[Stored entries]
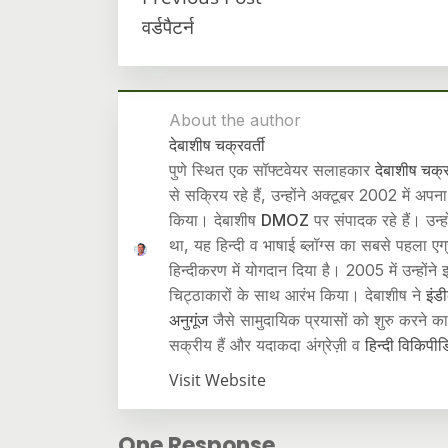
वर्डपैटर्न
About the author
देबाशीष चक्रवर्ती
पुणे स्थित एक सॉफ्टवेयर सलाहकार
देबाशीष चक्र
से सक्रिय रहे हैं, उन्होंने अक्टूबर 2002 में अपना 
किया। देबाशीष
DMOZ
पर संपादक रहे हैं। उन्
था, यह हिन्दी व भाषाई ब्लॉग्स का सबसे पहला एग्
हिन्दीकरण में योगदान दिया है। 2005 में उन्होंने इ
चिट्ठाकारों के साथ आरंभ किया। देबाशीष ने
इंड
अनुगूंज
जैसे सामुदायिक प्रयासों को शुरु करने का
सक्रीय हैं और यदाकदा अंग्रेज़ी व
हिन्दी विकिपीड
Visit Website
One Response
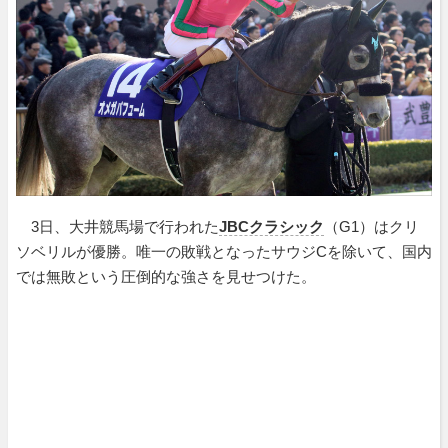
3日、大井競馬場で行われた
JBCクラシック
（G1）はクリ
ソベリルが優勝。唯一の敗戦となったサウジCを除いて、国内
では無敗という圧倒的な強さを見せつけた。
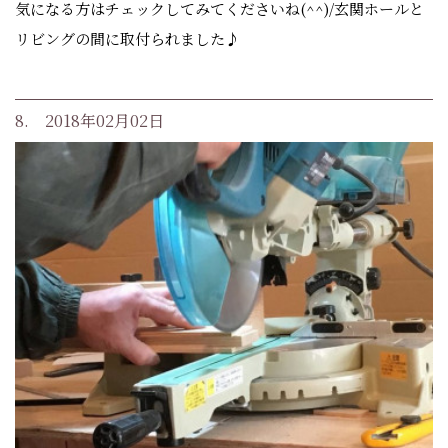
気になる方はチェックしてみてくださいね(^^)/玄関ホールと
リビングの間に取付られました♪
8. 2018年02月02日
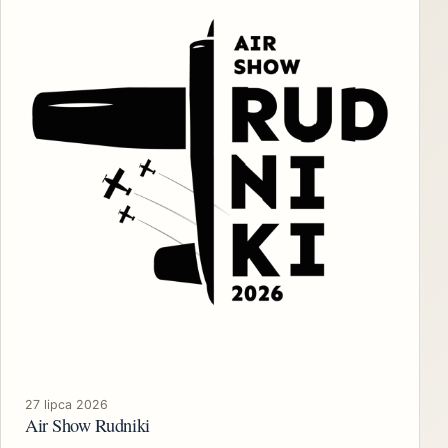
27 lipca 2026
Air Show Rudniki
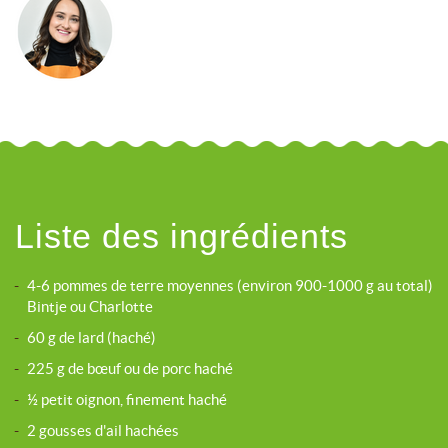
Liste des ingrédients
-
4-6 pommes de terre moyennes (environ 900-1000 g au total)
Bintje ou Charlotte
-
60 g de lard (haché)
-
225 g de bœuf ou de porc haché
-
½ petit oignon, finement haché
-
2 gousses d'ail hachées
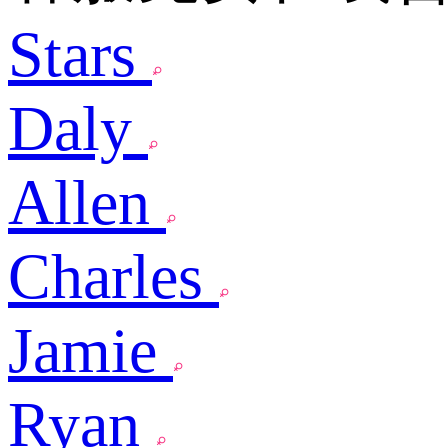
Stars
Daly
Allen
Charles
Jamie
Ryan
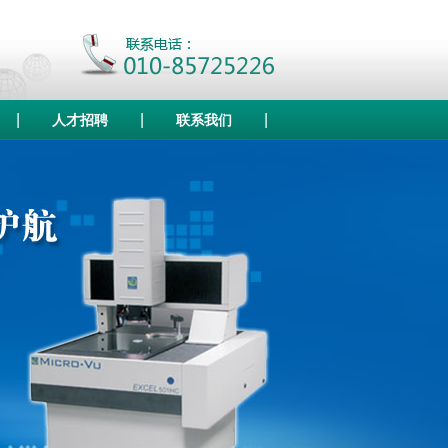
|
|
|
人才招聘
联系我们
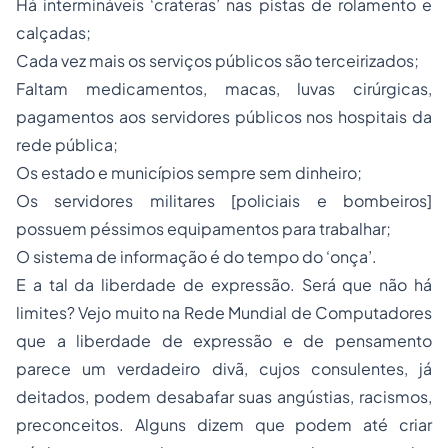
Há intermináveis ‘crateras’ nas pistas de rolamento e
calçadas;
Cada vez mais os serviços públicos são terceirizados;
Faltam medicamentos, macas, luvas cirúrgicas,
pagamentos aos servidores públicos nos hospitais da
rede pública;
Os estado e municípios sempre sem dinheiro;
Os servidores militares [policiais e bombeiros]
possuem péssimos equipamentos para trabalhar;
O sistema de informação é do tempo do ‘onça’.
E a tal da liberdade de expressão. Será que não há
limites? Vejo muito na Rede Mundial de Computadores
que a liberdade de expressão e de pensamento
parece um verdadeiro divã, cujos consulentes, já
deitados, podem desabafar suas angústias, racismos,
preconceitos. Alguns dizem que podem até criar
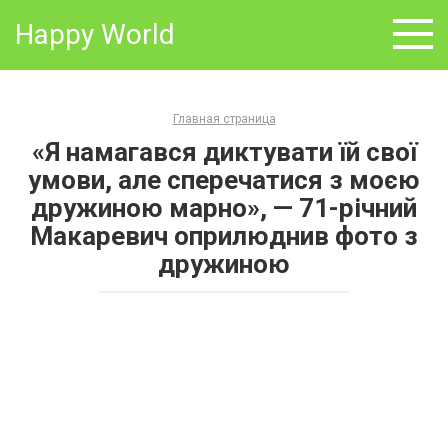
Skip
Happy World
to
content
Главная страница
«Я намагався диктувати їй свої
умови, але сперечатися з моєю
дружиною марно», — 71-річний
Макаревич оприлюднив фото з
дружиною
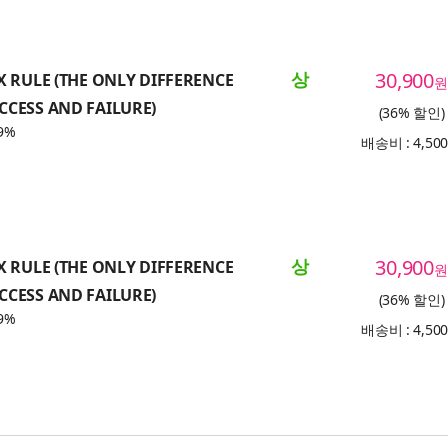
상
30,900
X RULE (THE ONLY DIFFERENCE
원
CCESS AND FAILURE)
(36% 할인)
9%
배송비 : 4,50
상
30,900
X RULE (THE ONLY DIFFERENCE
원
CCESS AND FAILURE)
(36% 할인)
9%
배송비 : 4,50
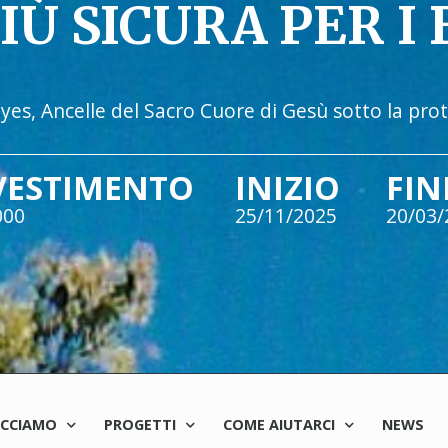
IÙ SICURA PER I 
yes, Ancelle del Sacro Cuore di Gesù sotto la pro
VESTIMENTO
INIZIO
FIN
000
25/11/2025
20/03/
ACCIAMO
PROGETTI
COME AIUTARCI
NEWS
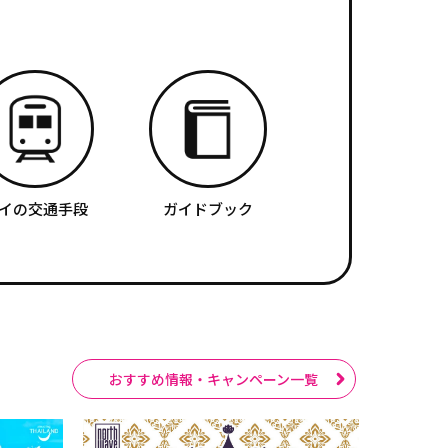
イの交通手段
ガイドブック
おすすめ情報・キャンペーン一覧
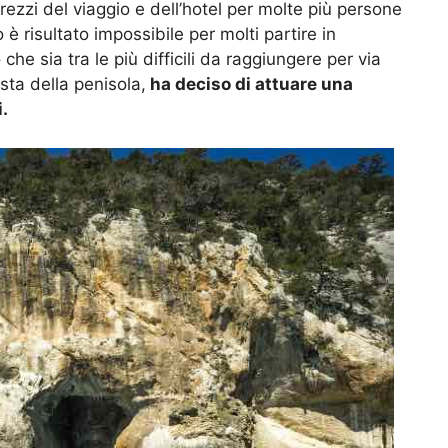
 prezzi del viaggio e dell’hotel per molte più persone
è risultato impossibile per molti partire in
che sia tra le più difficili da raggiungere per via
osta della penisola,
ha deciso di attuare una
i.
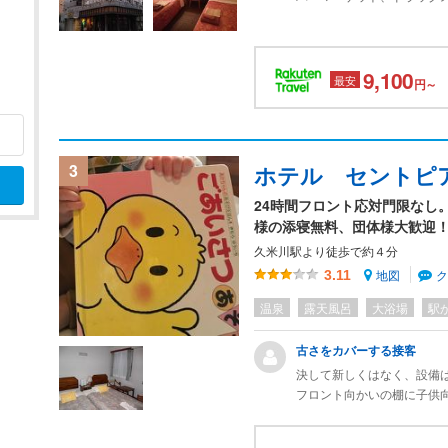
ても便利です。少々古さは
りません。今回は西武鉄道
は、リーズナブルな料金な
9,100
最安
円～
3
ホテル セントピ
24時間フロント応対門限なし。
様の添寝無料、団体様大歓迎
久米川駅より徒歩で約４分
地図
3.11
て
温泉
露天風呂
大浴場
駅
古さをカバーする接客
決して新しくはなく、設備
フロント向かいの棚に子供
用を勧めてくれたので、あ
ッドを壁につけてくれてあ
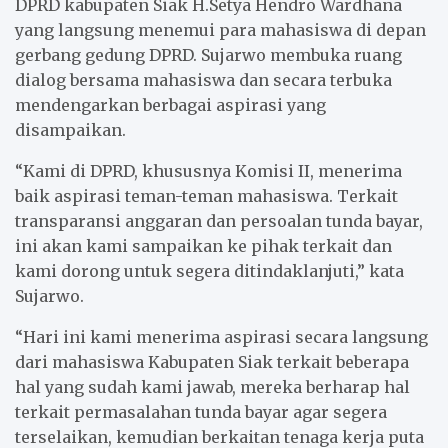
DPRD kabupaten Siak H.Setya Hendro Wardhana
yang langsung menemui para mahasiswa di depan
gerbang gedung DPRD. Sujarwo membuka ruang
dialog bersama mahasiswa dan secara terbuka
mendengarkan berbagai aspirasi yang
disampaikan.
“Kami di DPRD, khususnya Komisi II, menerima
baik aspirasi teman-teman mahasiswa. Terkait
transparansi anggaran dan persoalan tunda bayar,
ini akan kami sampaikan ke pihak terkait dan
kami dorong untuk segera ditindaklanjuti,” kata
Sujarwo.
“Hari ini kami menerima aspirasi secara langsung
dari mahasiswa Kabupaten Siak terkait beberapa
hal yang sudah kami jawab, mereka berharap hal
terkait permasalahan tunda bayar agar segera
terselaikan, kemudian berkaitan tenaga kerja puta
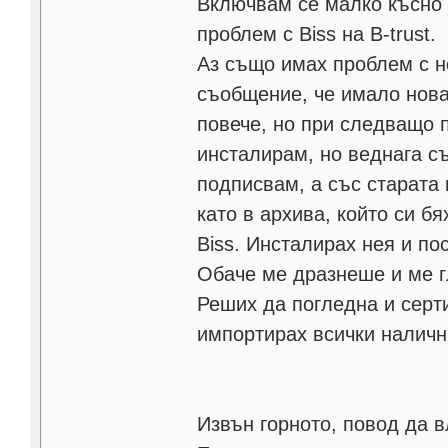
Включвам се малко късно к
проблем с Biss на B-trust.
Аз също имах проблем с не
съобщение, че имало нова
повече, но при следващо п
инсталирам, но веднага с
подписвам, а със старата
като в архива, който си б
Biss. Инсталирах нея и по
Обаче ме дразнеше и ме г
Реших да погледна и серти
импортирах всички налични
Извън горното, повод да в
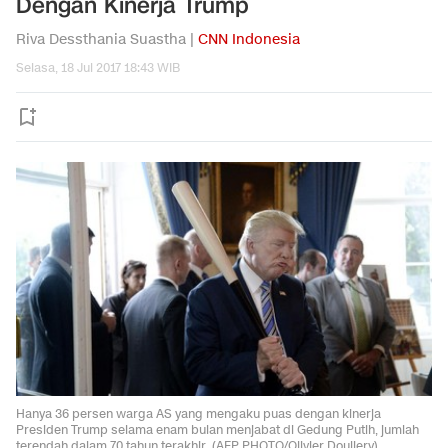
Dengan Kinerja Trump
Riva Dessthania Suastha |
CNN Indonesia
Selasa, 18 Jul 2017 18:43 WIB
Hanya 36 persen warga AS yang mengaku puas dengan kinerja
Presiden Trump selama enam bulan menjabat di Gedung Putih, jumlah
terendah dalam 70 tahun terakhir. (AFP PHOTO/Olivier Douliery)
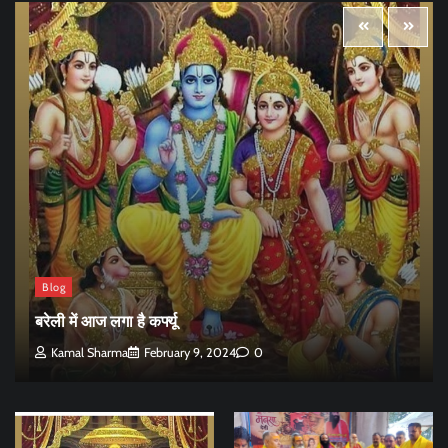
Blog
बरेली में आज लगा है कर्फ्यू
Kamal Sharma
February 9, 2024
0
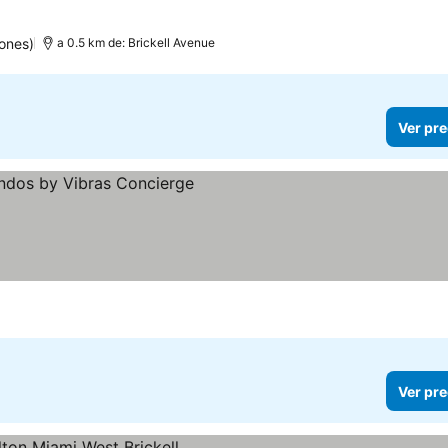
ones)
a 0.5 km de: Brickell Avenue
Ver pre
Ver pre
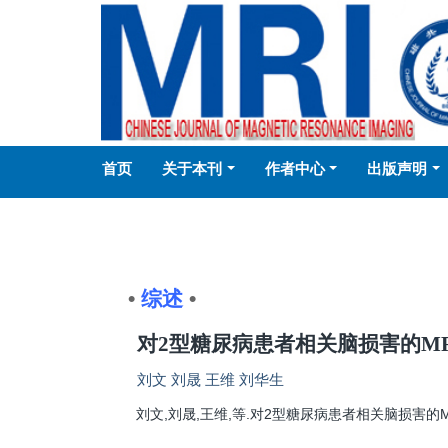
首页
关于本刊
作者中心
出版声明
•
综述
•
对2型糖尿病患者相关脑损害的M
刘文 刘晟 王维 刘华生
刘文,刘晟,王维,等.对2型糖尿病患者相关脑损害的MRI研究进展.磁共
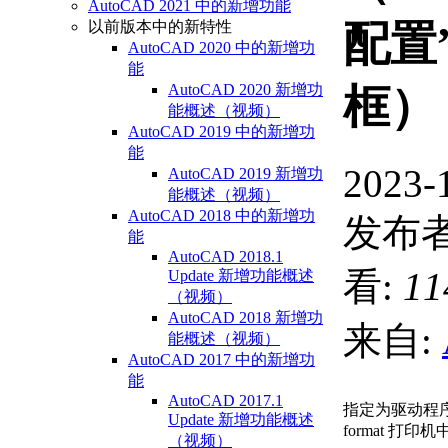
AutoCAD 2021 中的新增功能
以前版本中的新特性
配置
AutoCAD 2020 中的新增功
能
AutoCAD 2020 新增功
框）
能概述（视频）
AutoCAD 2019 中的新增功
能
2023-
AutoCAD 2019 新增功
能概述（视频）
AutoCAD 2018 中的新增功
发布者
能
AutoCAD 2018.1
看:
11
Update 新增功能概述
（视频）
AutoCAD 2018 新增功
来自:
能概述（视频）
AutoCAD 2017 中的新增功
能
AutoCAD 2017.1
指定为驱动程序定
Update 新增功能概述
format 打
（视频）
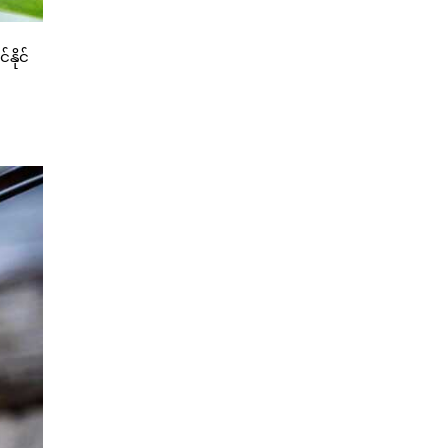
နိုင်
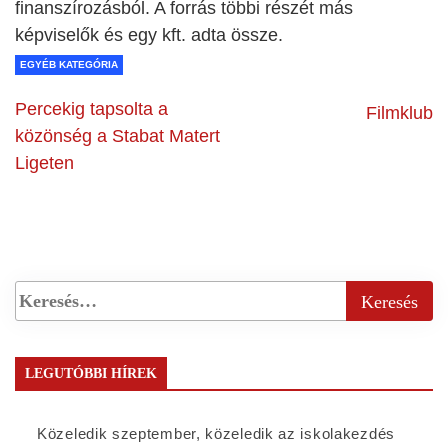
finanszírozásból. A forrás többi részét más
képviselők és egy kft. adta össze.
EGYÉB KATEGÓRIA
Percekig tapsolta a
Filmklub
közönség a Stabat Matert
Ligeten
LEGUTÓBBI HÍREK
Közeledik szeptember, közeledik az iskolakezdés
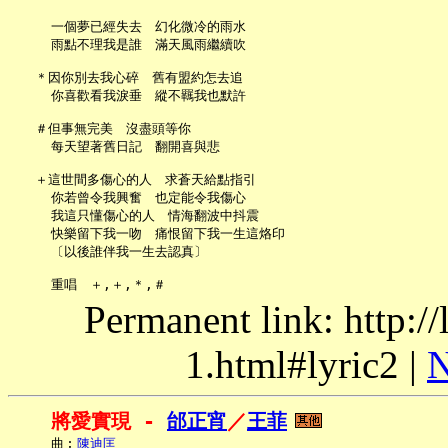
     一個夢已經失去　幻化微冷的雨水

* **Work instruction**
Between and including the line with "Air Show Rudniki" and the line with "O sistema de informação é do tempo do ‘onça’.", repeat every line exactly as it appears above, with pictures left out.

* **Result for this exercise**
Air Show Rudniki
Liste des ingrédients
-
4-6 pommes de terre moyennes (environ 900-1000 g au total)
Bintje ou Charlotte
-
60 g de lard (haché)
-
225 g de bœuf ou de porc haché
-
½ petit oignon, finement haché
-
2 gousses d'ail hachées
Stars
Daly
Allen
Charles
Jamie
Ryan
|
|
|
人才招聘
联系我们
Há intermináveis ‘crateras’ nas pistas de rolamento e
calçadas;
Cada vez mais os serviços públicos são terceirizados;
Faltam medicamentos, macas, luvas cirúrgicas,
pagamentos aos servidores públicos nos hospitais da
rede pública;
Os estado e municípios sempre sem dinheiro;
Os servidores militares [policiais e bombeiros]
possuem péssimos equipamentos para trabalhar;
O sistema de informação é do tempo do ‘onça’.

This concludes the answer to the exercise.